Yomawari Sure Makes Japanese Horror Emotional

From the moment I saw the first trailer, I knew I wanted to try Yomawari out. It looked both adorable and horrifying, but I had no idea just how powerful the experience would be.

Yomawari is a game from Nippon Ichi Software for the PS Vita. I think it should be classified as a horror game, but what I got was much more.

The game centres around a little girl. After both her dog and her older sister disappear, she is left to search through the dark and spooky town for them. Soon it becomes clear that there are dangerous otherworldly things out there in the night.

Yomawari Sure Makes Japanese Horror Emotional

Right from the start, Yomawari uses the juxtaposition of adorable and freaky to great effect. The protagonist little girl is so cute and innocent in design that you immediately feel drawn to her plight. Then there is the setting she runs about in. Dark and foreboding, the peaceful town seems threatening and dangerous at night. The isometric view also helps to make everything seem more beautiful and scary. And then there’s the initial tutorial.
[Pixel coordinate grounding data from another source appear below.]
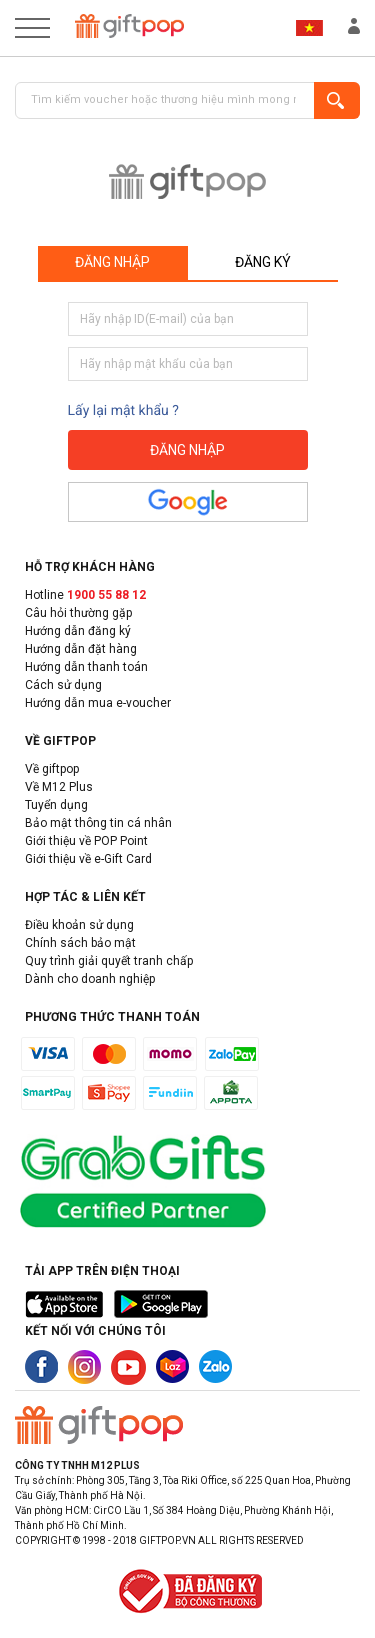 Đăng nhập (112, 262)
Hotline (85, 595)
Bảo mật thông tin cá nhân (98, 823)
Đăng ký (263, 262)
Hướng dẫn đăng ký (78, 631)
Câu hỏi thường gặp (78, 613)
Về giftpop (52, 769)
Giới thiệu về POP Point (86, 841)
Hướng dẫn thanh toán (86, 667)
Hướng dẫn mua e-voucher (98, 703)
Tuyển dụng (56, 805)
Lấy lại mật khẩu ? (123, 411)
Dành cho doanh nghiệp (90, 979)
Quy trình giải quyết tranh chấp (109, 961)
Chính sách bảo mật (80, 943)
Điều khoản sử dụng (79, 925)
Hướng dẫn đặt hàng (81, 649)
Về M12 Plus (59, 787)
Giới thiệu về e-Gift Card (88, 859)
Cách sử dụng (63, 685) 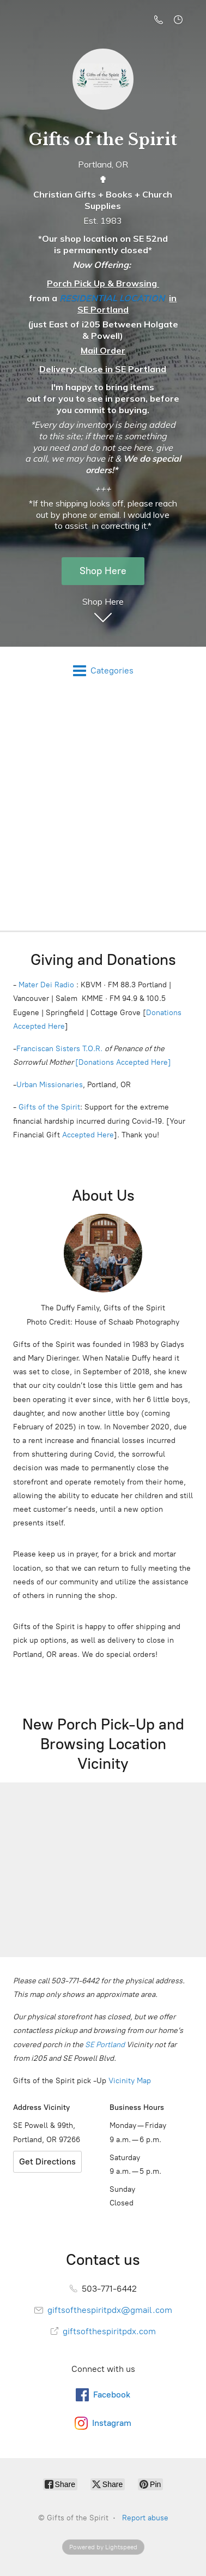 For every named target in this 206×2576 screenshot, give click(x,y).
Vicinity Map (129, 2084)
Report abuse (145, 2521)
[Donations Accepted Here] (123, 1066)
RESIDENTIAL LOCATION (112, 301)
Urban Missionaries (49, 1088)
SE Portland (104, 2048)
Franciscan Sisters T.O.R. (59, 1052)
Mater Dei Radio (46, 988)
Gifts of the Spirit (49, 1111)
It’s already been mentioned, but the tutorial for Yomawari is perhaps the most shocking and affecting tutorial for a game I have ever experienced. Without going into spoilers, the fact that what happens, happens, and that the game pretty much tricks you into making it happen is a masterful stroke of genius I’ve rarely seen. It’s brutal, comes out of nowhere, and immediately makes you part of the story at hand.

One of the more affecting aspects of Yomawari is that it is a coming of age story of a little girl learning of mortality — her own and of those around her. Initially she seems almost stupidly ignorant of most of the things going on around her, with only the guidance of the player to keep her out of harm’s way. But as the story progresses, and she continues to encounter and interact with forces from beyond, you get to see the dawning realisation on this little girl. The whole thing is very touching and very emotional and gave me flashbacks of watching the Charlotte’s Web cartoon as a child.

Yomawari Sure Makes Japanese Horror Emotional

The colourful palette of creatures that inhabit the world of Yomawari is quite fascinating. Indeed, most things will attempt to kill you when you approach them, but interestingly enough, others are completely harmless despite their creepy or unsettling appearance. That said, the designs of the monsters are unsettling and freakish and never really stop being frightening whenever they show up.

Yomawari Sure Makes Japanese Horror Emotional

The game captures much of the Japanese heart of ghost stories in that many of these beings aren’t good or evil, they’re forces of nature that simply are. There’s no getting rid of them, no pleading that will make them forgive your trespasses, no knocking the bad guy into a pit of fire and then having credits roll. These things are a part of the world just as much as you are and the only solution is to try to coexist without having them kill you. The game’s ending really drives that point home and even after I cleared the game, I spent several hours thinking the whole experience over.

Yomawari Sure Makes Japanese Horror Emotional

If there is a problem with the game it’s that you will die. A lot. By lack of skill or by accident, you will meet your grizzly end again and again. The game takes this into account by saving your progress and letting you keep things you’ve obtained right up to when you were turned into a black screen full of red splatter. Unfortunately, this cycle of try, die, repeat lends itself into some moments of monotony and pattern memorization where you will be trying to navigate the same maze of shadow creatures for the umpteenth time without being slaughtered.

Yomawari Sure Makes Japanese Horror Emotional

For me, Yomawari was a game I had high expectations for that still managed to surpass all of them. From its charming yet haunting atmosphere to a very subtle yet powerful story I absolutely loved my time with it. The game is short by modern gaming standards (about 4 to 5 hours depending on your skill), but as a horror game, it’s a perfect length that keeps it from ever overstaying its welcome and becoming mundane. There’s not much in the realm of replayability unless you want to experience the same story again, but it is still most definitely a game worth experiencing.

Yomawari Sure Makes Japanese Horror Emotional

Yomawari is currently available for the PS Vita in Japan. No word on a Western release, but Nippon Ichi Software tends to be fairly good about these things.